Le petit économiste fraîchement apparu sur les écrans avait étonné le monde politique, en 2021, en se faisant élire député. Il n’était même pas rigolo, avec son discours apocalyptique. Deux ans plus tard, lancé dans la course à la présidence, il faisait plutôt pitié et les analystes prédisaient un sombre destin à ce pauvre illuminé dépourvu de la moindre structure politique. On pouvait, à la rigueur, lui reconnaître un certain courage, mais de là à la respectabilité… Au soir des élections, l’essentiel des journalistes craignait le chaos. Dans quelle aventure politique pourrait nous entraîner un débutant fort de 10 % de sénateurs et de 15 % de députés qui affrontait un terrain miné et une hyperinflation naissante ? De la témérité, certes, mais pour combien de temps cet individu prétendrait-il se maintenir à la tête de cette prestigieuse et respectable institution ?

Des résultats probants

Force est de constater qu’il est là, plus fort que jamais et toujours sans la moindre respectabilité. De plus, son attitude nous prouve qu’il n’en a aucun souci. À vrai dire, les Argentins non plus. Ceux-ci sont un peu las de la respectabilité de l’ancien monde politique. Citons, pour mémoire, le très respectable président Alfonsín, défenseur féroce de la respectabilité des fonctions qu’il incarnait : il a abandonné le pouvoir avec 5.000 % d’inflation. Ou bien le prédécesseur de Milei, M. Alberto Fernández, qui, du haut de sa respectabilité, avait infligé à la population, pendant la pandémie, un des enfermements les plus stricts au monde, pendant qu’il organisait d'agréables réceptions au palais présidentiel à l’issue desquelles il infligeait de forts mauvais traitements à la première dame. Des faits qui lui valent maintenant un très respectable et inquiétant procès.

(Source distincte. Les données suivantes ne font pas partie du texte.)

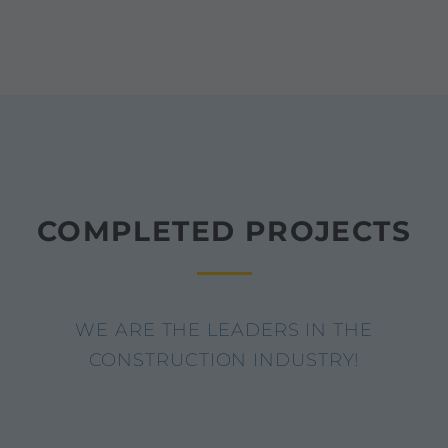
COMPLETED PROJECTS
WE ARE THE LEADERS IN THE
CONSTRUCTION INDUSTRY!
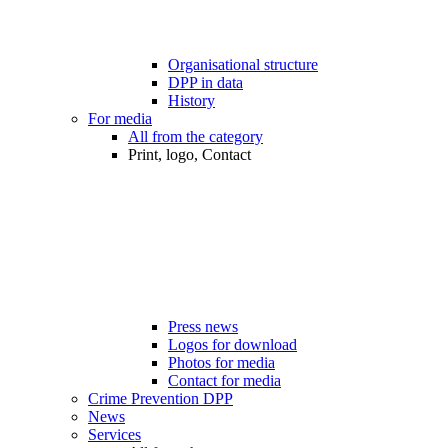
Organisational structure
DPP in data
History
For media
All from the category
Print, logo, Contact
Press news
Logos for download
Photos for media
Contact for media
Crime Prevention DPP
News
Services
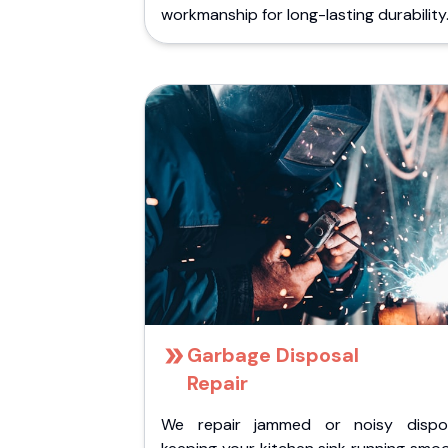
workmanship for long-lasting durability
Garbage Disposal
Repair
We repair jammed or noisy dispos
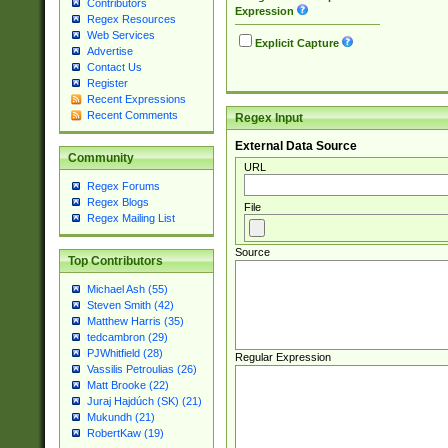
Contributors
Expression
Regex Resources
Web Services
Explicit Capture
Advertise
Contact Us
Register
Recent Expressions
Recent Comments
Regex Input
External Data Source
Community
URL
Regex Forums
Regex Blogs
File
Regex Mailing List
Source
Top Contributors
Michael Ash (55)
Steven Smith (42)
Matthew Harris (35)
tedcambron (29)
PJWhitfield (28)
Regular Expression
Vassilis Petroulias (26)
Matt Brooke (22)
Juraj Hajdúch (SK) (21)
Mukundh (21)
RobertKaw (19)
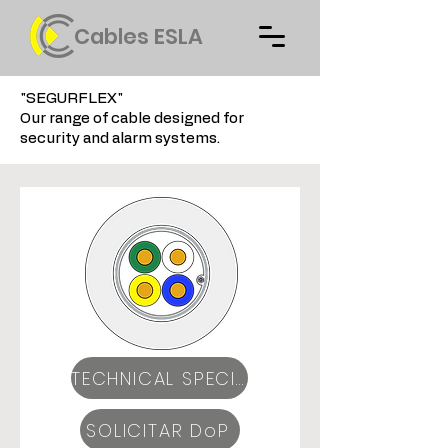
Cables ESLA
"SEGURFLEX"
Our range of cable designed for
security and alarm systems.
TECHNICAL SPECIFICATIONS
SOLICITAR DoP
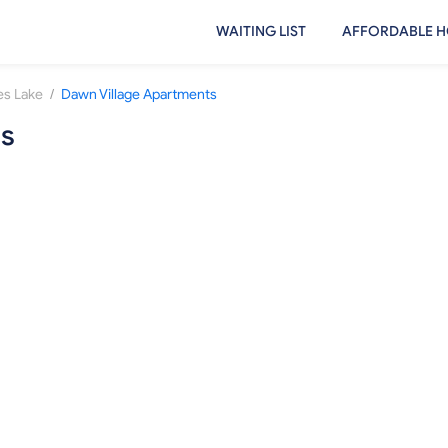
WAITING LIST
AFFORDABLE H
/
s Lake
Dawn Village Apartments
ts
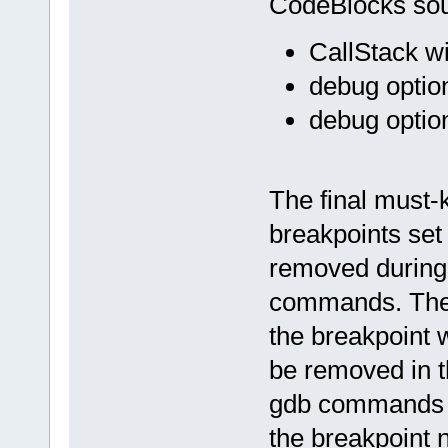
CodeBlocks sour
CallStack w
debug optio
debug option
The final must-
breakpoints set
removed during
commands. The 
the breakpoint 
be removed in 
gdb commands "i
the breakpoint 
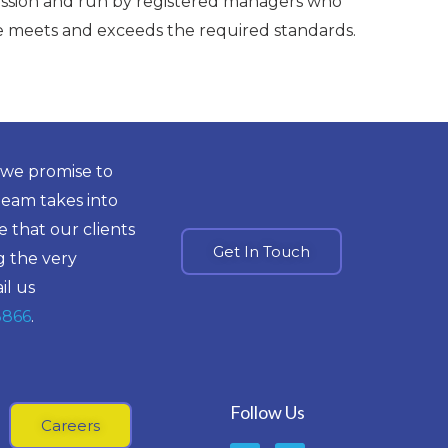
ssion and run by registered managers who
re meets and exceeds the required standards.
 we promise to
team takes into
 that our clients
Get In Touch
g the very
il us
8866
.
Follow Us
Careers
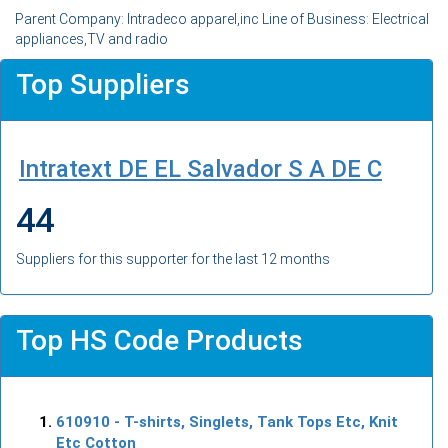
Parent Company: Intradeco apparel,inc Line of Business: Electrical
appliances,TV and radio
Top Suppliers
Intratext DE EL Salvador S A DE C
44
Suppliers for this supporter for the last 12 months
Top HS Code Products
610910
- T-shirts, Singlets, Tank Tops Etc, Knit
Etc Cotton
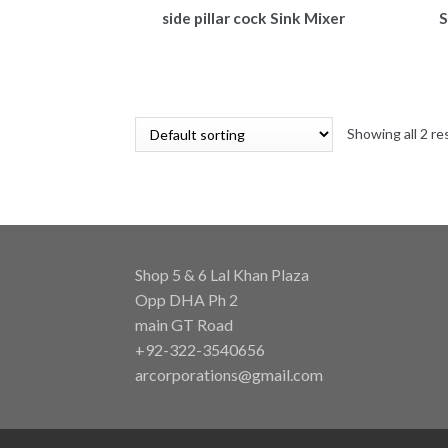
side pillar cock Sink Mixer
S
Showing all 2 re
Shop 5 & 6 Lal Khan Plaza
Opp DHA Ph 2
main GT Road
+92-322-3540656
arcorporations@gmail.com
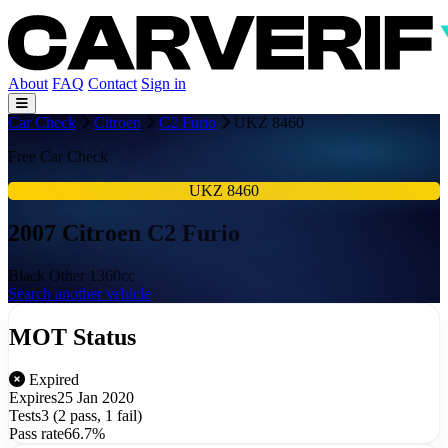
About
FAQ
Contact
Sign in
Car Check
Citroen
C2 Furio
UKZ 8460
Free Car Check
UKZ 8460
2007 Citroen C2 Furio
Black
Other
1360cc
Search another vehicle
MOT Status
Expired
Expires
25 Jan 2020
Tests
3 (2 pass, 1 fail)
Pass rate
66.7%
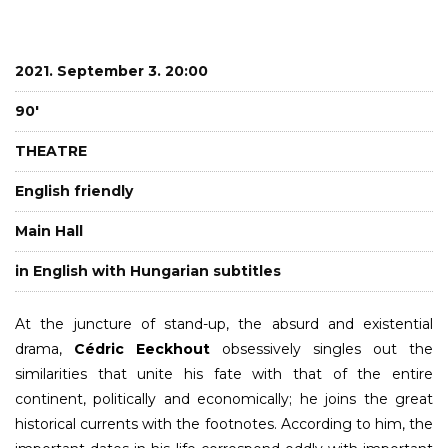
2021. September 3. 20:00
90'
THEATRE
English friendly
Main Hall
in English with Hungarian subtitles
At the juncture of stand-up, the absurd and existential
drama,
Cédric Eeckhout
obsessively singles out the
similarities that unite his fate with that of the entire
continent, politically and economically; he joins the great
historical currents with the footnotes. According to him, the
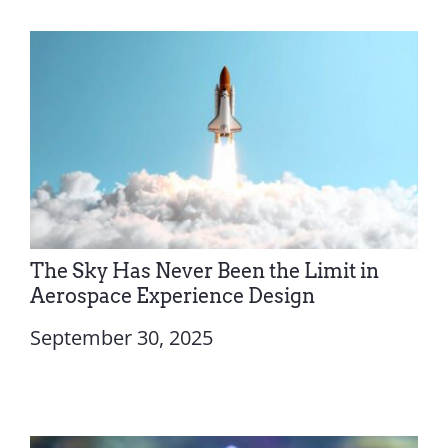
The Sky Has Never Been the Limit in
Aerospace Experience Design
September 30, 2025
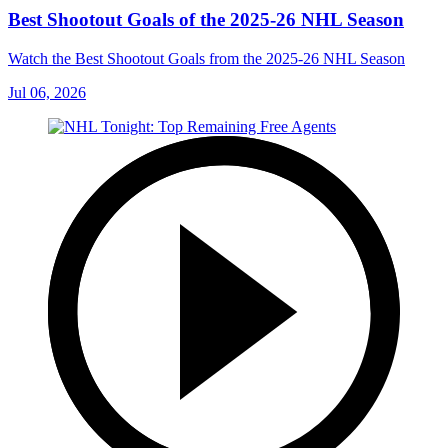
Best Shootout Goals of the 2025-26 NHL Season
Watch the Best Shootout Goals from the 2025-26 NHL Season
Jul 06, 2026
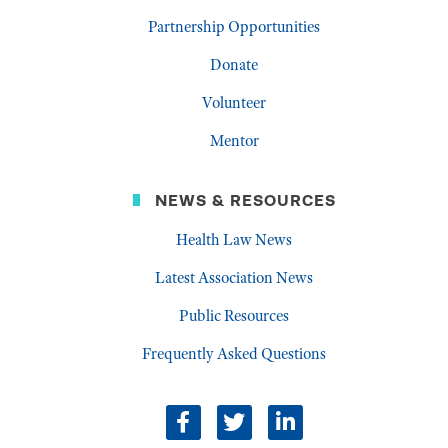
Partnership Opportunities
Donate
Volunteer
Mentor
NEWS & RESOURCES
Health Law News
Latest Association News
Public Resources
Frequently Asked Questions
facebook
twitter
linkedin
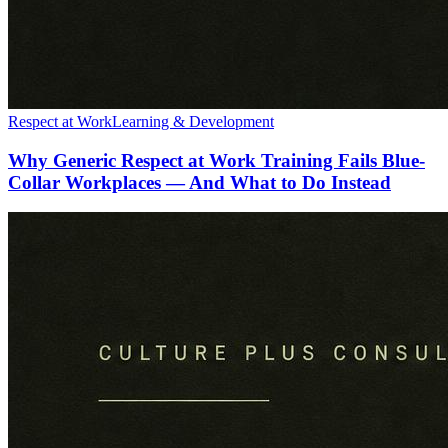
Respect at Work
Learning & Development
Why Generic Respect at Work Training Fails Blue-
Collar Workplaces — And What to Do Instead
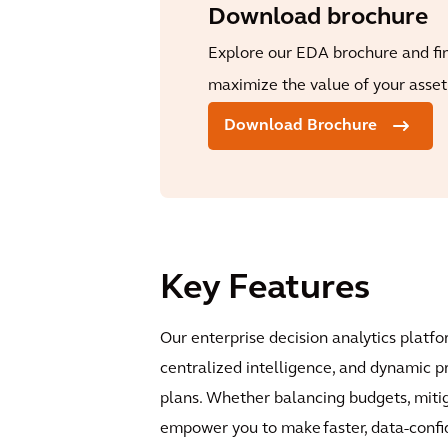
Download brochure
Explore our EDA brochure and fi
maximize the value of your asset 
Download Brochure
Key Features
Our enterprise decision analytics platf
centralized intelligence, and dynamic p
plans. Whether balancing budgets, mitiga
empower you to make faster, data-confid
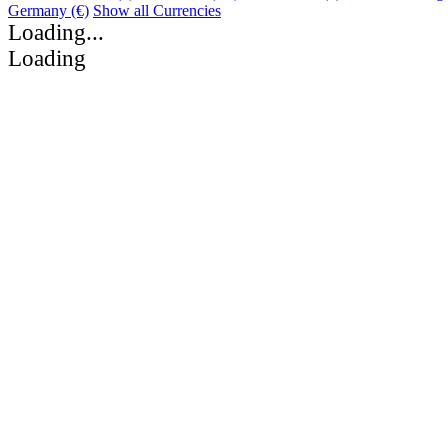
Germany (€)
Show all Currencies
Loading...
Loading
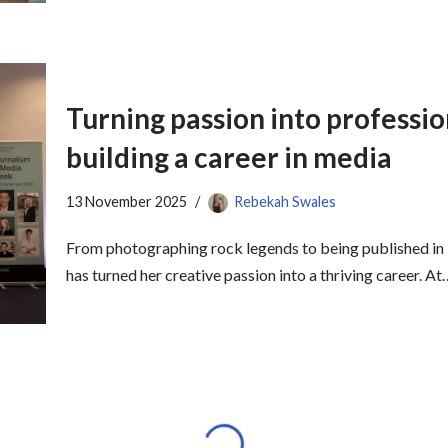
Turning passion into professio
building a career in media
13 November 2025
Rebekah Swales
From photographing rock legends to being published in 
has turned her creative passion into a thriving career. A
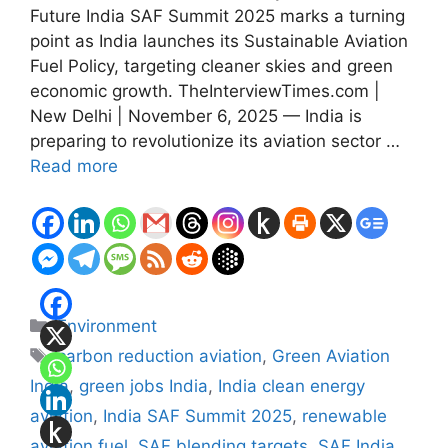
Future India SAF Summit 2025 marks a turning
point as India launches its Sustainable Aviation
Fuel Policy, targeting cleaner skies and green
economic growth. TheInterviewTimes.com |
New Delhi | November 6, 2025 — India is
preparing to revolutionize its aviation sector …
Read more
Categories
Environment
Tags
carbon reduction aviation
,
Green Aviation
India
,
green jobs India
,
India clean energy
aviation
,
India SAF Summit 2025
,
renewable
aviation fuel
,
SAF blending targets
,
SAF India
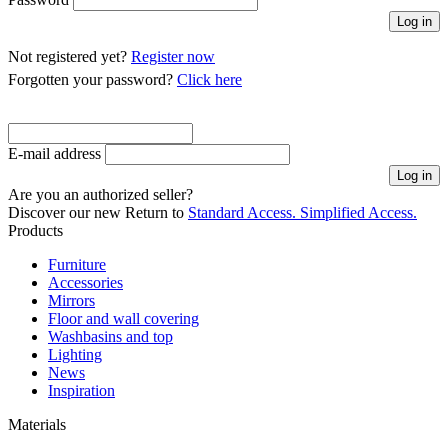
Not registered yet?
Register now
Forgotten your password?
Click here
E-mail address
Are you an authorized seller?
Discover our new
Return to
Standard Access.
Simplified Access.
Products
Furniture
Accessories
Mirrors
Floor and wall covering
Washbasins and top
Lighting
News
Inspiration
Materials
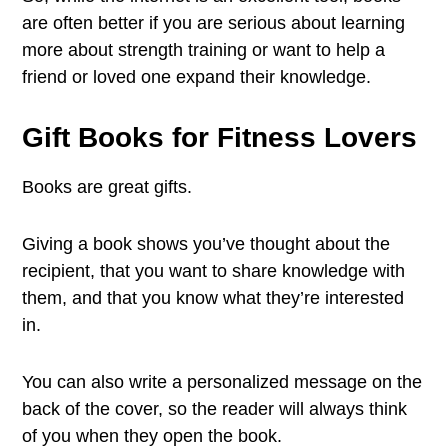
are often better if you are serious about learning
more about strength training or want to help a
friend or loved one expand their knowledge.
Gift Books for Fitness Lovers
Books are great gifts.
Giving a book shows you’ve thought about the
recipient, that you want to share knowledge with
them, and that you know what they’re interested
in.
You can also write a personalized message on the
back of the cover, so the reader will always think
of you when they open the book.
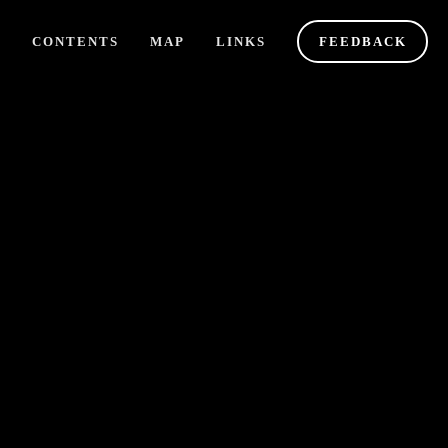
Y
CONTENTS
MAP
LINKS
FEEDBACK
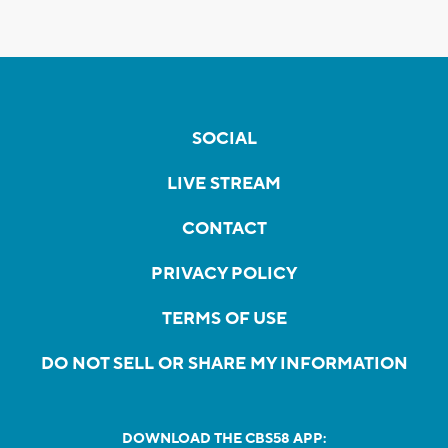
SOCIAL
LIVE STREAM
CONTACT
PRIVACY POLICY
TERMS OF USE
DO NOT SELL OR SHARE MY INFORMATION
DOWNLOAD THE CBS58 APP:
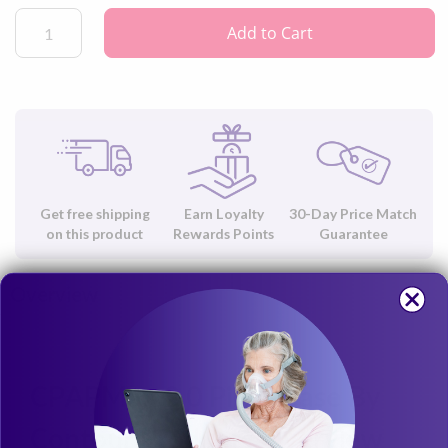
Add to Cart
Get free shipping
Earn Loyalty
30-Day Price Match
on this product
Rewards Points
Guarantee
Overview
CPAPMax 2.0 Pillowcase By
Contour Products Overview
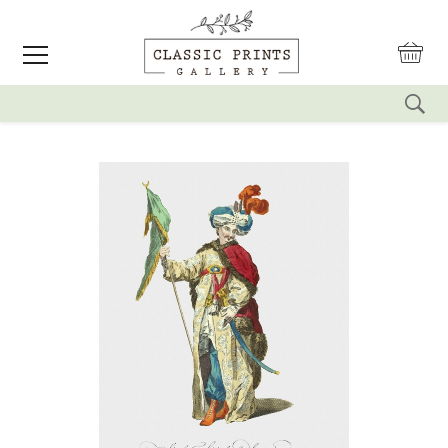
reset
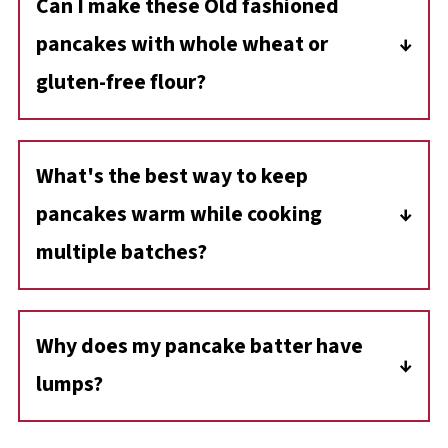
Can I make these Old fashioned
pancakes with whole wheat or
gluten-free flour?
Yes, you can substitute whole wheat flour for
a heartier flavor. If using whole wheat,
What's the best way to keep
consider adding an extra egg for fluffiness.
pancakes warm while cooking
For gluten-free pancakes, use a 1:1 gluten-
free flour blend designed for baking.
multiple batches?
Place the cooked pancakes on a baking sheet
in a 200°F (93°C) oven. This will keep them
Why does my pancake batter have
warm without drying them out
lumps?
Pancake batter should be lumpy! Overmixing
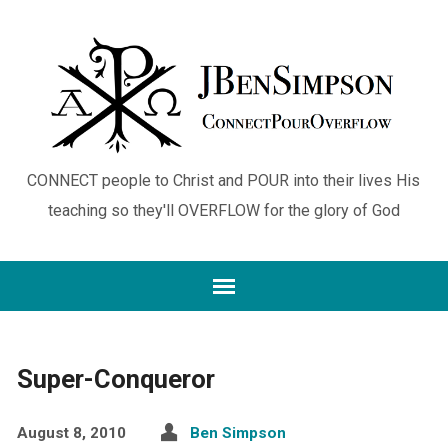
CONNECT people to Christ and POUR into their lives His
teaching so they'll OVERFLOW for the glory of God
Super-Conqueror
August 8, 2010
Ben Simpson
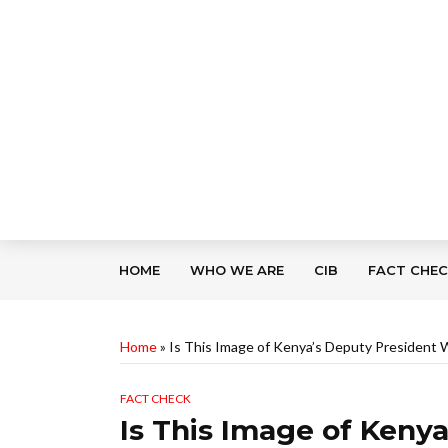
HOME
WHO WE ARE
CIB
FACT CHE
Home
»
Is This Image of Kenya’s Deputy President 
FACT CHECK
Is This Image of Keny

M. Milei parle chiffres et, à travers eux, résultats. Une économie qui commence à croître à un rythme de 5 % par an et des salaires qui, eux aussi, prennent lentement l’avantage sur l’inflation. Celle-ci, stationnaire, devrait passer sous la barre de 2 % mensuels, au mois d’avril. Ce chiffre, encore aberrant pour une économie moderne, est perçu comme une aubaine par la population tristement habituée à des scores sauvages. Et, bien sûr, des performances macroéconomiques plus que séduisantes, avec un excédent de la balance commerciale et des paiements et, surtout, du budget de l’État. Cela paraît en tout cas tout à fait respectable au FMI, qui est sur le point d’accorder au pays un prêt de près de 20 milliards de dollars. Il permettra à Javier Milei de respecter, là aussi, sa promesse d’arriver à un taux de change libre.

Une opposition surmontée

À ce sujet, avec ou sans respectabilité, Javier Milei vient de réussir le tour de force de faire approuver par la Chambre le décret nécessaire à l’accord. Pas mal, avec 15 % des députés et sans l’artifice du 49.3, qui ne figure pas dans la Constitution argentine. Ce faisant, il s’est offert le plaisir d’éclater un peu plus, encore, l’opposition qui se trouve plongée dans une profonde et probablement « respectable » attrition.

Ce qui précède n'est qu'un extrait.